*TASK ITEM*: In the data below, find each line that contains the word "bounding" and copy it.

*** PROVIDED DATA ***

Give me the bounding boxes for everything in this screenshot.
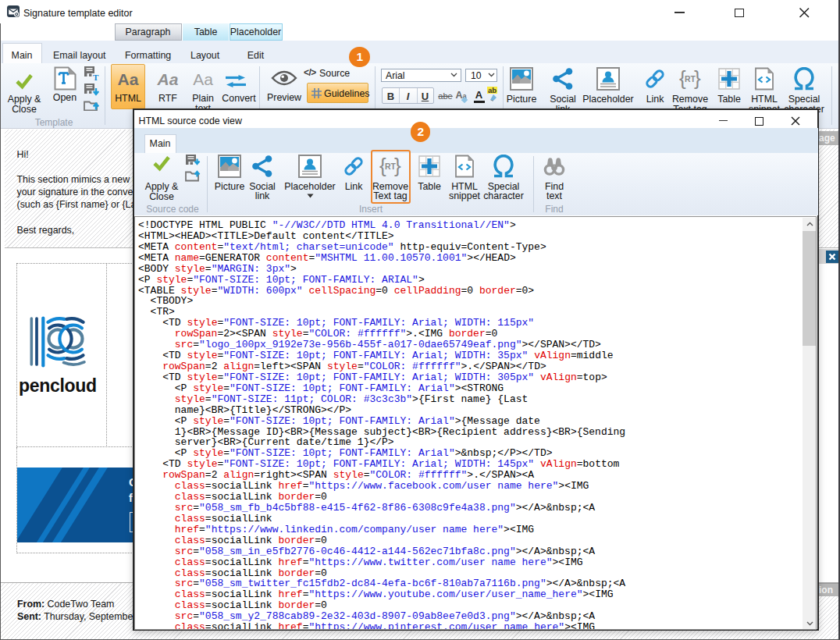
svg-text:T: T <box>93 73 99 82</box>
svg-text:RT: RT <box>685 74 696 84</box>
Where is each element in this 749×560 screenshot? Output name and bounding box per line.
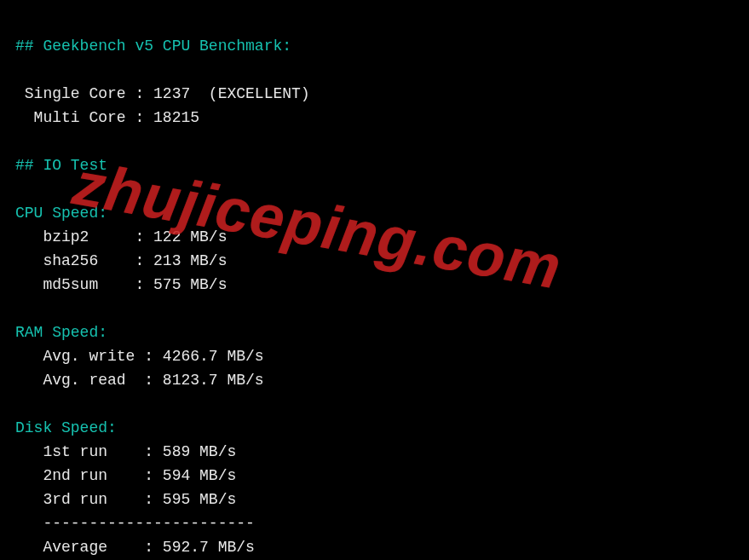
ram-read-value: 8123.7 MB/s — [163, 372, 264, 389]
disk-run3-value: 595 MB/s — [163, 491, 236, 508]
iotest-header: ## IO Test — [15, 157, 107, 174]
sep: : — [126, 85, 153, 102]
bzip2-label: bzip2 : — [15, 228, 153, 245]
disk-avg-value: 592.7 MB/s — [163, 539, 255, 556]
ram-write-label: Avg. write : — [15, 348, 163, 365]
disk-speed-label: Disk Speed: — [15, 419, 117, 436]
bzip2-value: 122 MB/s — [153, 228, 227, 245]
disk-avg-label: Average : — [15, 539, 163, 556]
sha256-value: 213 MB/s — [153, 252, 227, 269]
single-core-note: (EXCELLENT) — [190, 85, 309, 102]
single-core-value: 1237 — [153, 85, 190, 102]
ram-speed-label: RAM Speed: — [15, 324, 107, 341]
sep: : — [126, 109, 153, 126]
terminal-output: ## Geekbench v5 CPU Benchmark: Single Co… — [0, 0, 749, 560]
md5sum-label: md5sum : — [15, 276, 153, 293]
disk-run3-label: 3rd run : — [15, 491, 163, 508]
ram-write-value: 4266.7 MB/s — [163, 348, 264, 365]
single-core-label: Single Core — [15, 85, 126, 102]
sha256-label: sha256 : — [15, 252, 153, 269]
multi-core-value: 18215 — [153, 109, 199, 126]
disk-run1-value: 589 MB/s — [163, 443, 236, 460]
disk-run1-label: 1st run : — [15, 443, 163, 460]
geekbench-header: ## Geekbench v5 CPU Benchmark: — [15, 38, 291, 55]
multi-core-label: Multi Core — [15, 109, 126, 126]
ram-read-label: Avg. read : — [15, 372, 163, 389]
disk-run2-label: 2nd run : — [15, 467, 163, 484]
cpu-speed-label: CPU Speed: — [15, 205, 107, 222]
md5sum-value: 575 MB/s — [153, 276, 227, 293]
disk-divider: ----------------------- — [15, 515, 255, 532]
disk-run2-value: 594 MB/s — [163, 467, 236, 484]
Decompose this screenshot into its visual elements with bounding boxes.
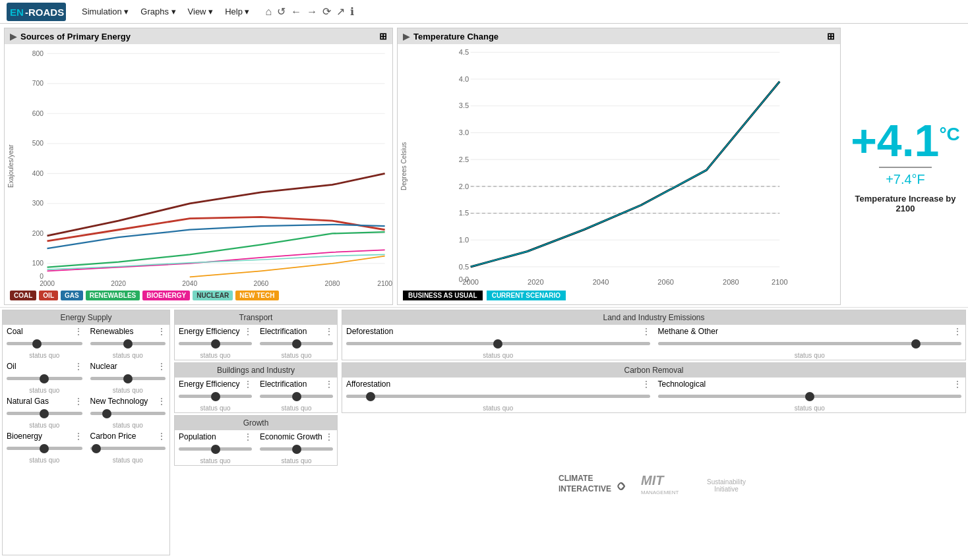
- newtech-menu[interactable]: ⋮: [158, 397, 166, 406]
- temp-chart-expand[interactable]: ⊞: [827, 31, 835, 42]
- afforestation-control: Afforestation ⋮ status quo: [342, 378, 654, 412]
- nuclear-slider[interactable]: [90, 373, 166, 385]
- deforestation-status: status quo: [346, 352, 650, 359]
- afforestation-menu[interactable]: ⋮: [642, 379, 650, 389]
- oil-menu[interactable]: ⋮: [75, 362, 82, 371]
- population-label: Population: [179, 432, 216, 441]
- deforestation-menu[interactable]: ⋮: [642, 327, 650, 336]
- back-icon[interactable]: ←: [291, 6, 301, 18]
- temp-chart-play[interactable]: ▶: [403, 32, 409, 42]
- legend-renewables[interactable]: RENEWABLES: [86, 291, 140, 300]
- coal-control: Coal ⋮ status quo: [3, 325, 86, 360]
- svg-text:0: 0: [40, 273, 44, 280]
- svg-text:INTERACTIVE: INTERACTIVE: [559, 484, 611, 493]
- nav-help[interactable]: Help ▾: [220, 5, 255, 18]
- economic-growth-label: Economic Growth: [260, 432, 322, 441]
- legend-coal[interactable]: COAL: [10, 291, 36, 300]
- buildings-electrification-status: status quo: [260, 405, 333, 412]
- bioenergy-control: Bioenergy ⋮ status quo: [3, 430, 86, 464]
- bioenergy-slider[interactable]: [7, 443, 82, 455]
- methane-slider[interactable]: [658, 338, 962, 350]
- gas-status: status quo: [7, 422, 82, 429]
- forward-icon[interactable]: →: [307, 6, 317, 18]
- svg-text:2080: 2080: [723, 278, 739, 286]
- info-icon[interactable]: ℹ: [350, 5, 354, 18]
- legend-oil[interactable]: OIL: [39, 291, 58, 300]
- transport-efficiency-menu[interactable]: ⋮: [244, 327, 252, 336]
- energy-chart-play[interactable]: ▶: [10, 32, 16, 42]
- bioenergy-menu[interactable]: ⋮: [75, 432, 82, 441]
- nuclear-status: status quo: [90, 387, 166, 394]
- afforestation-slider[interactable]: [346, 391, 650, 403]
- gas-menu[interactable]: ⋮: [75, 397, 82, 406]
- reload-icon[interactable]: ⟳: [322, 5, 331, 18]
- newtech-slider[interactable]: [90, 408, 166, 420]
- gas-slider[interactable]: [7, 408, 82, 420]
- transport-electrification-slider[interactable]: [260, 338, 333, 350]
- svg-text:700: 700: [32, 80, 44, 87]
- coal-status: status quo: [7, 352, 82, 359]
- legend-bau[interactable]: BUSINESS AS USUAL: [403, 291, 483, 300]
- economic-growth-menu[interactable]: ⋮: [325, 432, 333, 441]
- renewables-slider[interactable]: [90, 338, 166, 350]
- nav-graphs[interactable]: Graphs ▾: [135, 5, 181, 18]
- renewables-status: status quo: [90, 352, 166, 359]
- legend-nuclear[interactable]: NUCLEAR: [193, 291, 233, 300]
- transport-electrification-control: Electrification ⋮ status quo: [256, 325, 337, 360]
- svg-text:2040: 2040: [593, 278, 609, 286]
- svg-text:CLIMATE: CLIMATE: [559, 474, 593, 483]
- svg-text:3.5: 3.5: [459, 101, 469, 109]
- growth-title: Growth: [175, 416, 337, 430]
- newtech-control: New Technology ⋮ status quo: [86, 395, 170, 430]
- transport-panel: Transport Energy Efficiency ⋮ status quo: [174, 310, 338, 360]
- logo[interactable]: EN -ROADS: [7, 3, 66, 21]
- nav-simulation[interactable]: Simulation ▾: [76, 5, 134, 18]
- svg-text:1.0: 1.0: [459, 236, 469, 244]
- control-panels: Energy Supply Coal ⋮ status quo Renewabl…: [0, 307, 968, 557]
- carbonprice-menu[interactable]: ⋮: [158, 432, 166, 441]
- svg-text:2.5: 2.5: [459, 155, 469, 163]
- energy-legend: COAL OIL GAS RENEWABLES BIOENERGY NUCLEA…: [5, 288, 392, 304]
- svg-text:2100: 2100: [771, 278, 788, 286]
- afforestation-status: status quo: [346, 405, 650, 412]
- svg-text:EN: EN: [10, 7, 24, 18]
- svg-text:600: 600: [32, 110, 44, 117]
- mit-logo: MIT MANAGEMENT: [638, 466, 690, 505]
- export-icon[interactable]: ↗: [336, 5, 345, 18]
- transport-efficiency-slider[interactable]: [179, 338, 252, 350]
- nav-view[interactable]: View ▾: [183, 5, 219, 18]
- deforestation-slider[interactable]: [346, 338, 650, 350]
- coal-slider[interactable]: [7, 338, 82, 350]
- oil-slider[interactable]: [7, 373, 82, 385]
- population-slider[interactable]: [179, 443, 252, 455]
- legend-gas[interactable]: GAS: [61, 291, 83, 300]
- technological-slider[interactable]: [658, 391, 962, 403]
- technological-control: Technological ⋮ status quo: [654, 378, 966, 412]
- legend-newtech[interactable]: NEW TECH: [235, 291, 278, 300]
- buildings-efficiency-status: status quo: [179, 405, 252, 412]
- oil-label: Oil: [7, 362, 16, 371]
- carbonprice-slider[interactable]: [90, 443, 166, 455]
- energy-chart-expand[interactable]: ⊞: [379, 31, 387, 42]
- buildings-efficiency-menu[interactable]: ⋮: [244, 379, 252, 389]
- economic-growth-control: Economic Growth ⋮ status quo: [256, 430, 337, 465]
- buildings-electrification-menu[interactable]: ⋮: [325, 379, 333, 389]
- legend-current[interactable]: CURRENT SCENARIO: [487, 291, 566, 300]
- coal-menu[interactable]: ⋮: [75, 327, 82, 336]
- population-menu[interactable]: ⋮: [244, 432, 252, 441]
- economic-growth-slider[interactable]: [260, 443, 333, 455]
- svg-text:2060: 2060: [657, 278, 674, 286]
- nuclear-menu[interactable]: ⋮: [158, 362, 166, 371]
- transport-electrification-menu[interactable]: ⋮: [325, 327, 333, 336]
- buildings-panel: Buildings and Industry Energy Efficiency…: [174, 362, 338, 413]
- refresh-icon[interactable]: ↺: [277, 5, 286, 18]
- methane-menu[interactable]: ⋮: [953, 327, 961, 336]
- svg-text:200: 200: [32, 230, 44, 237]
- legend-bioenergy[interactable]: BIOENERGY: [142, 291, 190, 300]
- home-icon[interactable]: ⌂: [265, 6, 272, 18]
- renewables-menu[interactable]: ⋮: [158, 327, 166, 336]
- transport-column: Transport Energy Efficiency ⋮ status quo: [174, 310, 338, 555]
- buildings-electrification-slider[interactable]: [260, 391, 333, 403]
- buildings-efficiency-slider[interactable]: [179, 391, 252, 403]
- technological-menu[interactable]: ⋮: [953, 379, 961, 389]
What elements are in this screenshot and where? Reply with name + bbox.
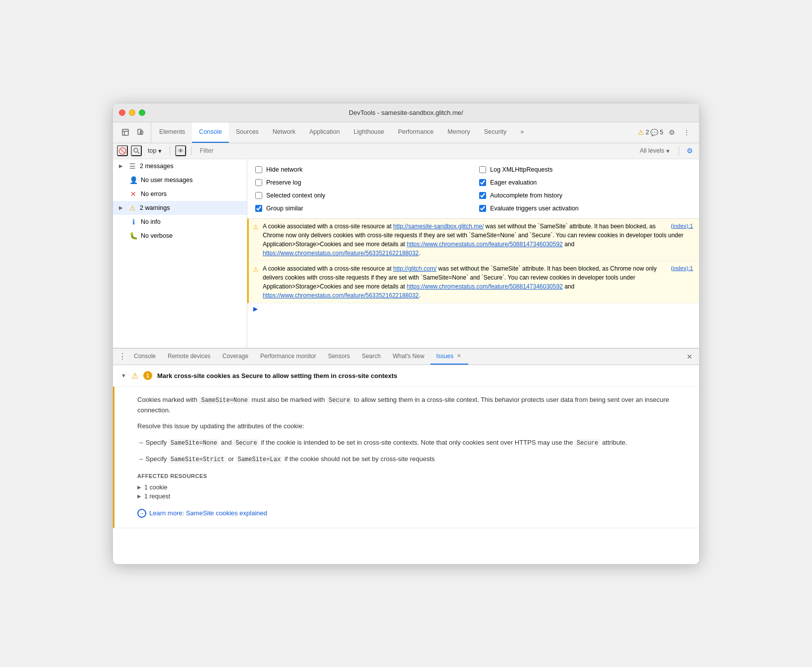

*** End of PROVIDED DATA ***

*ANSWER TO THIS PROBLEM*:
Give me the bounding boxes for everything in this screenshot.
Where is each element in this 749×560 screenshot? Output name and bounding box per line.
Decompose this screenshot into its visual elements with bounding boxes.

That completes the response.